Refinancing:  The process of the same mortgagor paying off one loan with the proceeds from another loan.

Restrictive Covenants:  Private restrictions limiting the use of real property. Restrictive covenants are created by deed and may "run with the land," binding all subsequent purchasers of the land, or may be "personal" and binding only between the original seller and buyer. The determination whether a covenant runs with the land or is personal is governed by the language of the covenant, the intent of the parties, and the law in the state where the land is situated. Restrictive covenants that run with the land are encumbrances and may affect the value and marketability of title. Restrictive covenants may limit the density of buildings per acre, regulate size, style or price range of buildings to be erected, or prevent particular businesses from operating.

Special Assessments:  A special tax imposed on property, individual lots or all property in the immediate area, for road construction, sidewalks, sewers, street lights, etc.

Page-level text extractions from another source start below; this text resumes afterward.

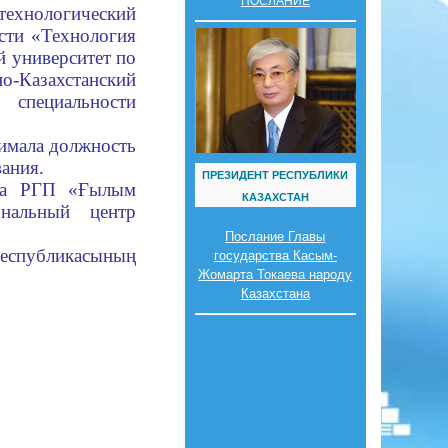
ПОСЛАНИЕ
технологический
сти «Технология
й университет по
Казахстанский
пециальности
нимала должность
ания.
ПРЕЗИДЕНТ РЕСПУБЛИКИ
ора РГП «Ғылым
КАЗАХСТАН
нальный центр
Послание Главы
спубликасының
государства Касым-
Жомарта Токаева народу
Казахстана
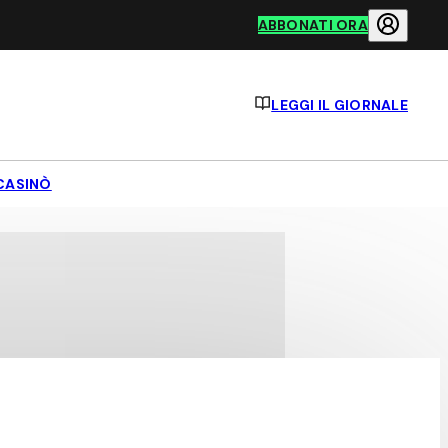
ABBONATI ORA
LEGGI IL GIORNALE
CASINÒ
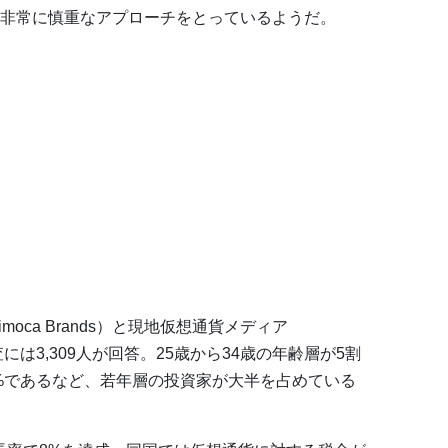
非常に慎重なアプローチをとっているようだ。
moca Brands）と現地仮想通貨メディア
には3,309人が回答。25歳から34歳の年齢層が5割
6%であるなど、若年層の投資家が大半を占めている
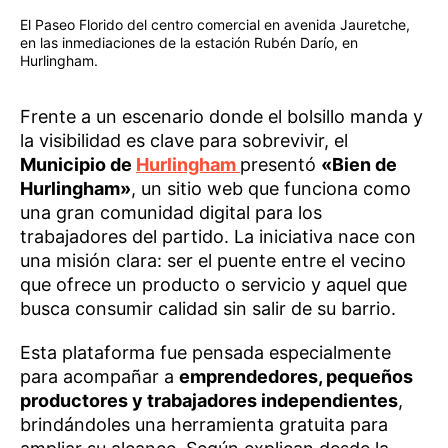
El Paseo Florido del centro comercial en avenida Jauretche,
en las inmediaciones de la estación Rubén Darío, en
Hurlingham.
Frente a un escenario donde el bolsillo manda y
la visibilidad es clave para sobrevivir, el
Municipio de
Hurlingham
presentó
«Bien de
Hurlingham»
, un sitio web que funciona como
una gran comunidad digital para los
trabajadores del partido. La iniciativa nace con
una misión clara: ser el puente entre el vecino
que ofrece un producto o servicio y aquel que
busca consumir calidad sin salir de su barrio.
Esta plataforma fue pensada especialmente
para acompañar a
emprendedores, pequeños
productores y trabajadores independientes
,
brindándoles una herramienta gratuita para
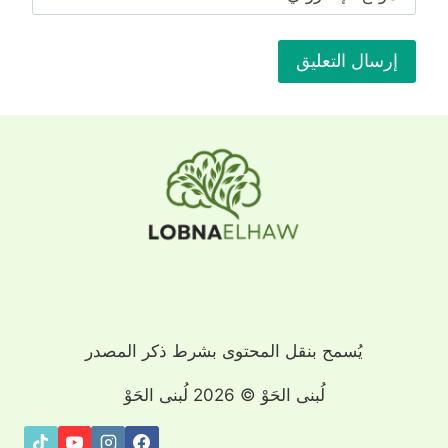
يُسمح بنقل المحتوى بشرط ذكر المصدر
لُبنى الحَوْ © 2026 لُبنى الحَوْ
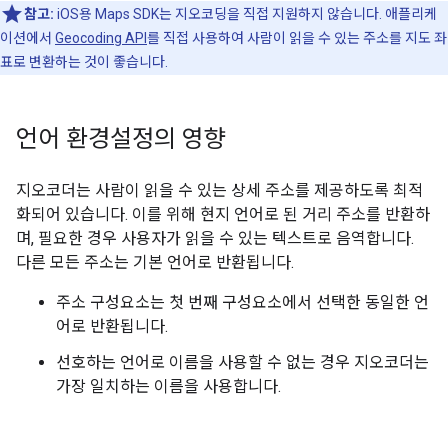
참고:
iOS용 Maps SDK는 지오코딩을 직접 지원하지 않습니다. 애플리케
이션에서
Geocoding API
를 직접 사용하여 사람이 읽을 수 있는 주소를 지도 좌
표로 변환하는 것이 좋습니다.
언어 환경설정의 영향
지오코더는 사람이 읽을 수 있는 상세 주소를 제공하도록 최적
화되어 있습니다. 이를 위해 현지 언어로 된 거리 주소를 반환하
며, 필요한 경우 사용자가 읽을 수 있는 텍스트로 음역합니다.
다른 모든 주소는 기본 언어로 반환됩니다.
주소 구성요소는 첫 번째 구성요소에서 선택한 동일한 언
어로 반환됩니다.
선호하는 언어로 이름을 사용할 수 없는 경우 지오코더는
가장 일치하는 이름을 사용합니다.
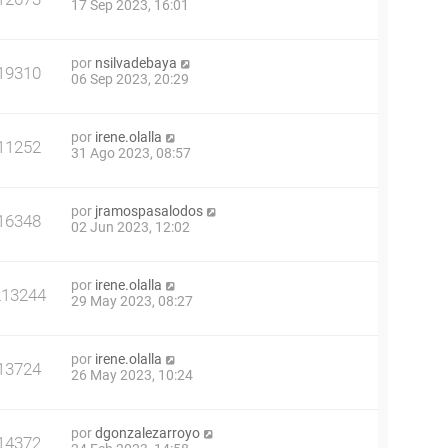
17 Sep 2023, 16:01
por
nsilvadebaya
19310
06 Sep 2023, 20:29
por
irene.olalla
11252
31 Ago 2023, 08:57
por
jramospasalodos
16348
02 Jun 2023, 12:02
por
irene.olalla
213244
29 May 2023, 08:27
por
irene.olalla
13724
26 May 2023, 10:24
por
dgonzalezarroyo
14372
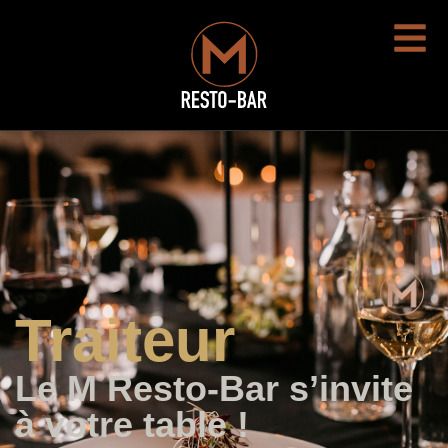
Traiteur
Le M Resto-Bar s’invite
à votre table !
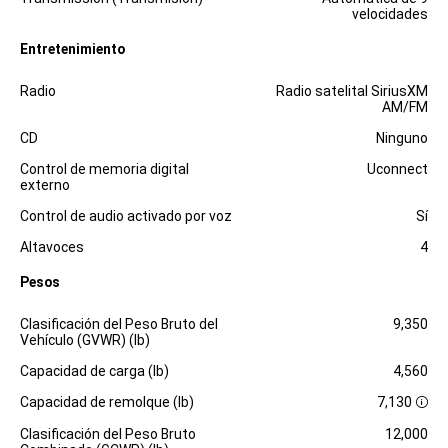
velocidades
Entretenimiento
Especificaciones
Dimensiones
Radio
Radio satelital SiriusXM
AM/FM
CD
Ninguno
Control de memoria digital
Uconnect
externo
Control de audio activado por voz
Sí
Altavoces
4
Pesos
Especificaciones
Dimensiones
Clasificación del Peso Bruto del
9,350
Vehículo (GVWR) (lb)
Capacidad de carga (lb)
4,560
Capacidad de remolque (lb)
7,130
D
i
Clasificación del Peso Bruto
12,000
s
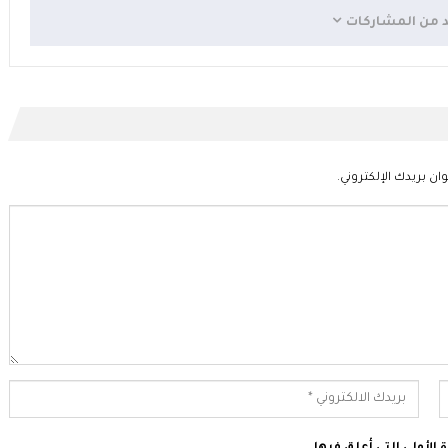
د من المشاركات
ان بريدك الإلكتروني.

Special Lien:  A lien that binds a specified piece of property, unlike a general lien, which is levied against all one's assets. It creates a right to retain something of value belonging to another person as pensation for labor, material, or money expended in that person's behalf. In some localities it is called "particular" lien or "specific" lien. (See lien.)

Special Warranty Deed:  A deed in which the grantor conveys title to the grantee and agrees to protect the grantee against title defects or claims asserted by the grantor and those persons whose right to assert a claim against the title arose during the period the grantor held title to the property. In a special warranty deed the grantor guarantees to the grantee that he has done nothing during the time he held title to the property which has, or which might in the future, impair the grantee's title.

Survey: A map or plat made by a licensed surveyor showing the results of measuring the land with its elevations, improvements, boundaries, and its relationship to surrounding tracts of land. A survey is often required by the lender to assure him that a building is actually sited on the land according to its legal description.

Title:  As generally used, the rights of ownership and possession of particular property. In real estate usage, title may refer to the instruments or documents by which a right of ownership is established (title documents), or it may refer to the ownership interest one has in the real estate.

Title Insurance:  Protects lenders or homeowners against loss of their interest in property due to legal defects in title. Title insurance may be issued to a "mortgagee's title policy." Insurance benefits will be paid only to the "named insured" in the title policy, so it is important that an owner purchase an "owner's title policy", if he desires the protection of title insurance.

Title Search or Examination:  A check of the title records, generally at the local courthouse, to make sure the buyer is purchasing a house from the legal owner and there are no liens, overdue special assessments, or other claims or outstanding restrictive convenants filed in the record, which would adversely affect the marketability or value of title.

Yield spread premium:  A markup in the interest rate to cover broker's fees.  Example:  You are approved for a 6% mortgage interest rate; however, you are charged 6.5% to cover the broker's fees.